Она исчезает в палатке, и Алекс чувствует себя ужасно неловко. Обычно это он страдает без надежды на ответное чувство – по крайней мере, подобный опыт у него есть. Стоит ли рассказать Софи об Ангелике? Не будь его сердце давно и безнадежно отдано другой, то, быть может, при определенных обстоятельствах… Но опять же Софи помолвлена или скоро будет, взгляд ее, скорее всего, означал не более чем художественный интерес. Все это – одно большое недоразумение.
Вскоре Софи возвращается и протягивает Алексу книгу. В первую секунду он думает, что это запрещенная книга, даже надеется на это. Однако потом видит название: «Альмаида. Роман о страсти молодой девушки».
Любовный роман. Никакого недоразумения.
– Пока читала, я то и дело вспоминала о тебе, Шурик, – поспешно бормочет Софи, отводя взгляд, и Алекс так же поспешно берет подарок и убирает в рюкзак – будет неловко, если Ганс обнаружит книгу. Алекс как наяву видит его усмешку и приподнятые брови…
– Спасибо, – пробормотал он, – большое спасибо. Это было совсем необязательно…
– Вовсе нет, – возражает Софи.
Тем временем начинает смеркаться. Они с Софи снова берут в руки карандаши и альбомы, но не рисуют, а молча глядят на лесную чащу, из которой вот-вот должен появиться Ганс, который сгладит неловкость. Алекс немного жалеет, что позвал Софи к себе домой. В такой атмосфере невозможно будет рисовать, но и не приглашать Софи он теперь не может, и потому с некоторой тоской думает о Лило.
Лило – молодая женщина, которую Алекс встретил на художественных курсах. Весной у нее погиб муж, и теперь она живет в слишком большой для нее одной квартире. Лило нуждается не столько в утешении, сколько в помощи: Алекс частенько приезжает к ней на велосипеде, привозит что-нибудь – карандаши и бумагу, черный чай. Алексу нравится ей помогать, это освобождает голову от мыслей. К тому же теперь он впервые после отъезда Ангелики чувствует себя немного нужным. А еще в компании Лило хорошо работается. Рисовать с ней так же естественно, как молчать с Гансом. Порой они отправляются в зоопарк и рисуют животных, они могут рисовать часами, забыв об окружающей их войне.
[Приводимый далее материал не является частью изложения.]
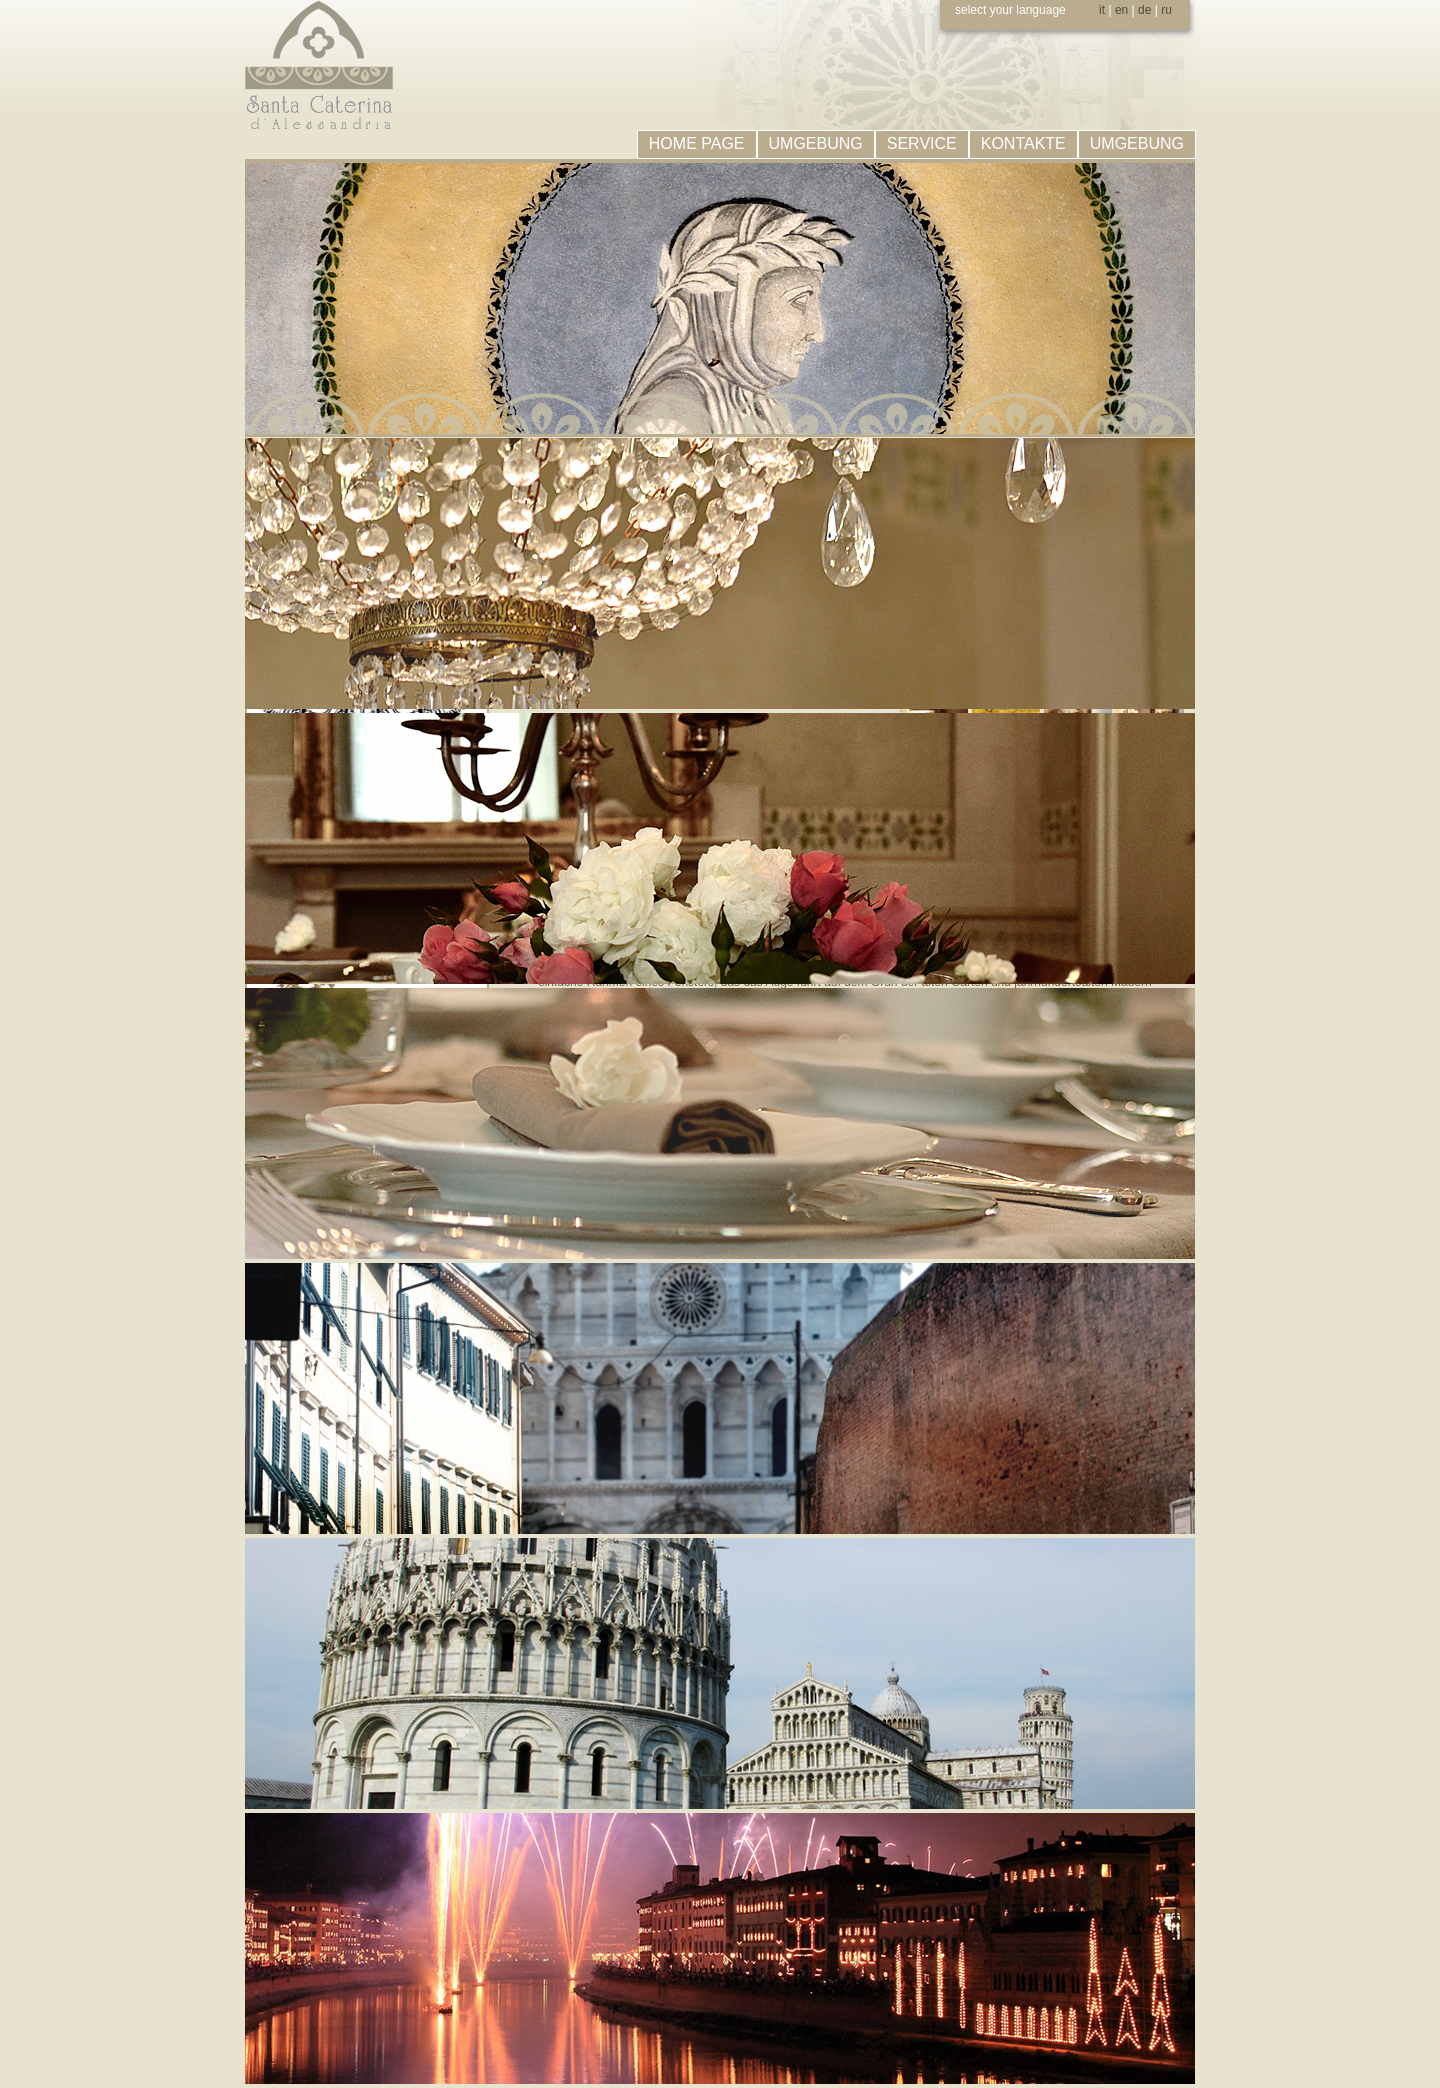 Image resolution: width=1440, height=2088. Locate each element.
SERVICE (922, 143)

Они всегда вдвоем, однако это никогда не было так неловко, как с Софи.
«Возможно, стоит отдать “Альмаиду” Лило», – думает Алекс, ведь Лило наверняка лучше него знает, что делать с этим любовным романом.
Когда Ганс наконец появляется из леса – с ободранными коленями и жалкой охапкой тоненьких веток под мышкой, Софи и Алекс встречают его с такой бурной радостью, как если бы он вернулся из дальнего путешествия. С облегчением вздохнув, они убирают принадлежности для рисования и разводят костер из скудной добычи Ганса. Костер горит плохо, и все же Алекс счастлив, что они снова втроем, как два брата и сестра. Софи снова ведет себя непринужденно и много смеется, но уже не так пронзительно, как раньше, а когда костер гаснет, она старательно тушит последние тлеющие угольки. Потом все трое заползают обратно в палатку, и Алекс, зажатый между Гансом и стенкой палатки, мгновенно засыпает. Ему снится Ангели.
Лето 1942 года
До чего мрачным стал город! Днем серо, особенно по сравнению с солнечным сельским пейзажем, а ночью – вообще кромешная тьма. Уличные фонари больше не горят, а из окон домов не должно пробиваться ни лучика света. Кажется, что даже звезды потухли, а луна болезненно побледнела.
Элизабет подходит к светомаскировке очень ответственно. Говорят, что Кёльн уже разрушен – в газетах публикуют страшные фотографии! – а поскольку в Мюнхене воздушная тревога звучит все чаще и чаще, то Элизабет порой задергивает тяжелые красные гардины средь бела дня, превращая особняк Шморелей в мрачную пещеру.